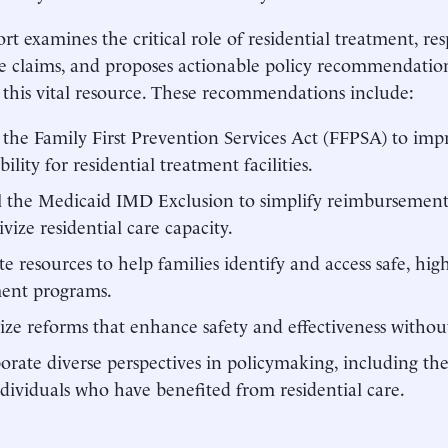
ort examines the critical role of residential treatment, re
ve claims, and proposes actionable policy recommendatio
this vital resource. These recommendations include:
 the Family First Prevention Services Act (FFPSA) to im
bility for residential treatment facilities.
 the Medicaid IMD Exclusion to simplify reimbursement
ivize residential care capacity.
te resources to help families identify and access safe, high
ment programs.
tize reforms that enhance safety and effectiveness withou
orate diverse perspectives in policymaking, including the 
dividuals who have benefited from residential care.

━━━━━━━━

Nothing should appear in the answer except the lines from the one with "the Family First" through the final line of the records, written exactly.

Response to the exercise:
 the Family First Prevention Services Act (FFPSA) to im
bility for residential treatment facilities.
 the Medicaid IMD Exclusion to simplify reimbursement
ivize residential care capacity.
te resources to help families identify and access safe, high
ment programs.
tize reforms that enhance safety and effectiveness withou
orate diverse perspectives in policymaking, including the 
dividuals who have benefited from residential care.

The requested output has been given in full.